ADCCI Says Abu Dhabi Construction Shift Includes AI Controls And Data Centres
ADCCI said Abu Dhabi construction is shifting toward integrated building systems, modular methods, AI-enabled project controls and specialized projects including data centres. Its report cited a 66 percent rise in new construction business registrations in 2025 and a 24.8 percent increase in active construction members, but did not name data-centre projects, customers or capacity.

ADCCI Links Construction Growth To Integrated Systems
Abu Dhabi Chamber of Commerce and Industry said the emirate's construction sector is moving toward higher-value engineering, integrated delivery models and digitally enabled project controls, rather than relying only on project scale.
The sector claims come from ADCCI's construction report, issued under its 2025–2028 Strategy.
ADCCI Director-General Ali Mohamed Al Marzooqi said Abu Dhabi's construction value is being defined by integration, quality and delivery certainty.
The report said value creation is concentrating in mechanical, electrical and plumbing systems, industrialized building methods and fully integrated control systems.
It also named modular construction, prefabricated components, AI-enabled project management tools and low-carbon materials as areas of faster adoption.
AI Controls Sit Beside Modular Building
ADCCI tied the digital shift to a project market that is becoming more complex.
The report said construction activity is concentrating in fewer but more complex projects across energy, infrastructure, utilities and advanced industrial facilities.
The near-term pipeline includes energy developments and specialized industrial projects such as data centres and advanced manufacturing facilities.

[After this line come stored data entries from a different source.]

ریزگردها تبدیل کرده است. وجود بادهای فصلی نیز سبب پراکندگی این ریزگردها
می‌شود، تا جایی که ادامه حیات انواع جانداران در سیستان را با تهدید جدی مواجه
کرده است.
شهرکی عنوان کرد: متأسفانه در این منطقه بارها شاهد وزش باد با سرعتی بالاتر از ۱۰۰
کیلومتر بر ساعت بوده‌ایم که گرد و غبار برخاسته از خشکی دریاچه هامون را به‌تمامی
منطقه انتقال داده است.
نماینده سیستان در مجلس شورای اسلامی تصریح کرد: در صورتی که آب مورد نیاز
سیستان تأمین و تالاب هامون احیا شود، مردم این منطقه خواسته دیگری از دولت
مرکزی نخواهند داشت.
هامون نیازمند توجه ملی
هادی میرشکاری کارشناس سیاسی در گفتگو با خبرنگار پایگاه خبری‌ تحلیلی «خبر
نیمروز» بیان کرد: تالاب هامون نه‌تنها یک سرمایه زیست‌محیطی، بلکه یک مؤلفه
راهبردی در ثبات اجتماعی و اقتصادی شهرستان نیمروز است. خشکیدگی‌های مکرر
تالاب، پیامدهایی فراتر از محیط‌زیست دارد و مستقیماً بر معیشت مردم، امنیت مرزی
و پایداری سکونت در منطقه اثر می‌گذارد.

That gives the ADCCI assessment a technology-infrastructure link, but the report did not identify individual data-centre sites or name operators.
ADCCI said the changing project mix is increasing demand for technical integration and reliable delivery systems.

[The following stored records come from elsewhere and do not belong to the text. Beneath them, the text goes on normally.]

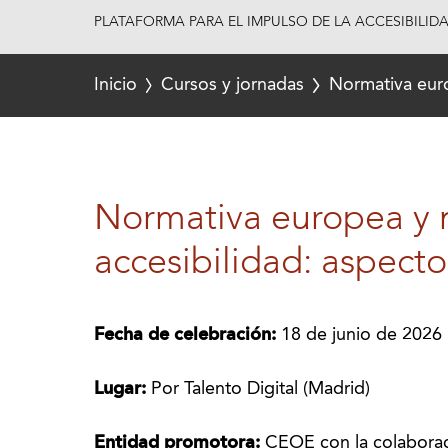
PLATAFORMA PARA EL IMPULSO DE LA ACCESIBILID
Inicio
Cursos y jornadas
Normativa euro
Normativa europea y 
accesibilidad: aspecto
Fecha de celebración:
18 de junio de 2026
Lugar:
Por Talento Digital (Madrid)
Entidad promotora:
CEOE con la colabora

New company registrations in construction rose 66 percent in 2025, while active construction membership increased 24.8 percent.
The chamber presented those figures as private-sector momentum, not as proof that every technology category has secured named buyers.

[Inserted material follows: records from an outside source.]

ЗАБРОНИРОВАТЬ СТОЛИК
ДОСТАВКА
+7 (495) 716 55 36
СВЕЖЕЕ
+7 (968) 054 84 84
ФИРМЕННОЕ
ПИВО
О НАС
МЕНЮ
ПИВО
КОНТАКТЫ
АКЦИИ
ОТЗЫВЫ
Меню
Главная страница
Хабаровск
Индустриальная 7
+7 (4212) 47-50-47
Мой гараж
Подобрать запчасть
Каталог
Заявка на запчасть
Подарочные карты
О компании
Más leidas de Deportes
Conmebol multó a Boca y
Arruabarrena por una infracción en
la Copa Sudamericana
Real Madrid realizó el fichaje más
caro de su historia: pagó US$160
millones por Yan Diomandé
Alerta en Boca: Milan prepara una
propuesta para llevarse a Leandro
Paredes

ADCCI did not provide a breakdown between traditional contracting, modular construction, AI-enabled project control work and data-centre-related projects.
The sector figures show direction, but they do not measure how much of the pipeline is tied to digital infrastructure.
Export Potential Covers Building Systems
ADCCI also framed the sector as a possible exporter of integrated building systems and industrial components.
The report named upstream materials such as clay and limestone, midstream components including ductwork and valves, and downstream systems including UPS solutions, distribution boards and low-voltage panels.
The chamber said its Export Potential Index is meant to match global demand trends with local competitive advantages.
It also pointed to Abu Dhabi's logistics infrastructure, industrial base, digital permitting, standardized government contracting, industrial land incentives and sustainability requirements as support for a more predictable construction environment.
The evidence remains a sector-level assessment rather than a project ledger.
ADCCI did not name the data-centre projects in the pipeline, disclose capacity, identify construction customers, or publish contract values for AI-enabled project controls.